Изменить стиль страницы

Но ее дитя, ее дитя?

«Один поток ветра несет вас обеих...»

Их с Ральфом ребенок!

«Но одна из вас должна умереть. Жизнь одной – смерть для другой».

Элизабет нашла бумагу и перо, села у окна, медленно и аккуратно разложив перед собой чистый лист. Жизнь приобрела смысл. Свежий сладкий ветер весны, зеленая трава, солнце, осушающее слезы... Но она должна искупить вину. Бог ей судья! Он воздаст по справедливости и ей, и ее ребенку. Элизабет подвинула к себе лист, ощущая шевеление младенца в чреве.
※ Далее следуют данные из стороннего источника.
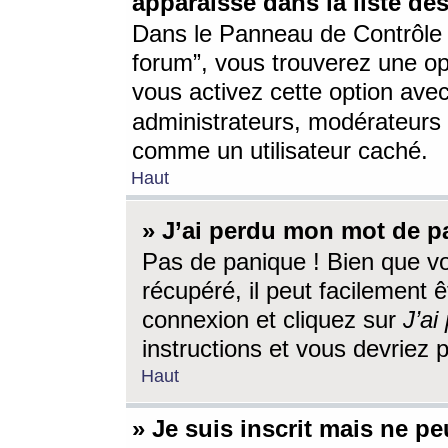
apparaisse dans la liste des
Dans le Panneau de Contrôle d
forum”, vous trouverez une o
vous activez cette option ave
administrateurs, modérateur
comme un utilisateur caché.
Haut
» J’ai perdu mon mot de p
Pas de panique ! Bien que v
récupéré, il peut facilement êt
connexion et cliquez sur
J’a
instructions et vous devriez
Haut
» Je suis inscrit mais ne p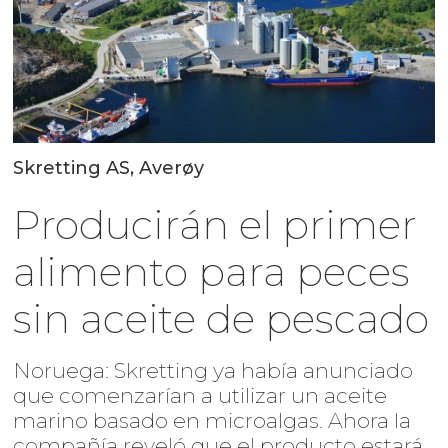
Skretting AS, Averøy
Producirán el primer
alimento para peces
sin aceite de pescado
Noruega: Skretting ya había anunciado
que comenzarían a utilizar un aceite
marino basado en microalgas. Ahora la
compañía reveló que el producto estará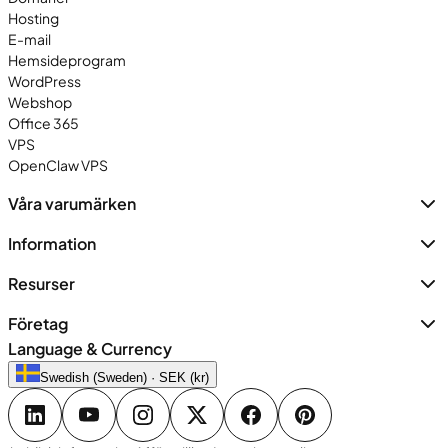
Hosting
E-mail
Hemsideprogram
WordPress
Webshop
Office 365
VPS
OpenClaw VPS
Våra varumärken
Information
Resurser
Företag
Language & Currency
Swedish (Sweden) · SEK (kr)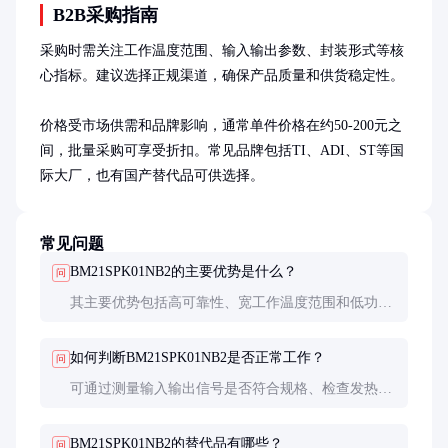
B2B采购指南
采购时需关注工作温度范围、输入输出参数、封装形式等核
心指标。建议选择正规渠道，确保产品质量和供货稳定性。

价格受市场供需和品牌影响，通常单件价格在约50-200元之
间，批量采购可享受折扣。常见品牌包括TI、ADI、ST等国
际大厂，也有国产替代品可供选择。
常见问题
BM21SPK01NB2的主要优势是什么？
问
其主要优势包括高可靠性、宽工作温度范围和低功耗
设计，适合恶劣工业环境和长时间运行的应用场景。
如何判断BM21SPK01NB2是否正常工作？
问
可通过测量输入输出信号是否符合规格、检查发热情
况是否正常来判断。如发现异常，建议使用示波器或
万用表进一步检测。
BM21SPK01NB2的替代品有哪些？
问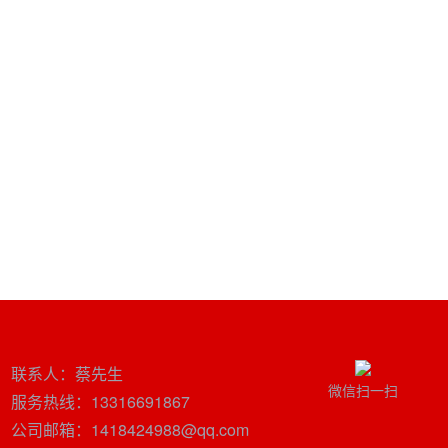
联系人：蔡先生
微信扫一扫
服务热线：13316691867
公司邮箱：1418424988@qq.com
Суд над Аннунсиатой состоялся в декабре. Виновный Кольман и ряд невиновных иезуитских священников уже получили высшую меру наказания, но Аннунсиата, проведя шесть недель в тюрьме, была слишком слаба телом и духом, чтобы испытывать сильный страх. Все было, как во сне. Она даже не ждала, что когда-нибудь ее вызовут в суд, и жила надеждой, что король спасет ее, не доводя до этого дело. И то, что сейчас она стояла перед судьями, заставляло ее поверить в свою обреченность. Призрак Анны Болейн неотступно преследовал Аннунсиату, потому что в семье было хорошо известно, как Нанетта Морлэнд провожала эту несчастную королеву на суд, а чуть позже – на эшафот.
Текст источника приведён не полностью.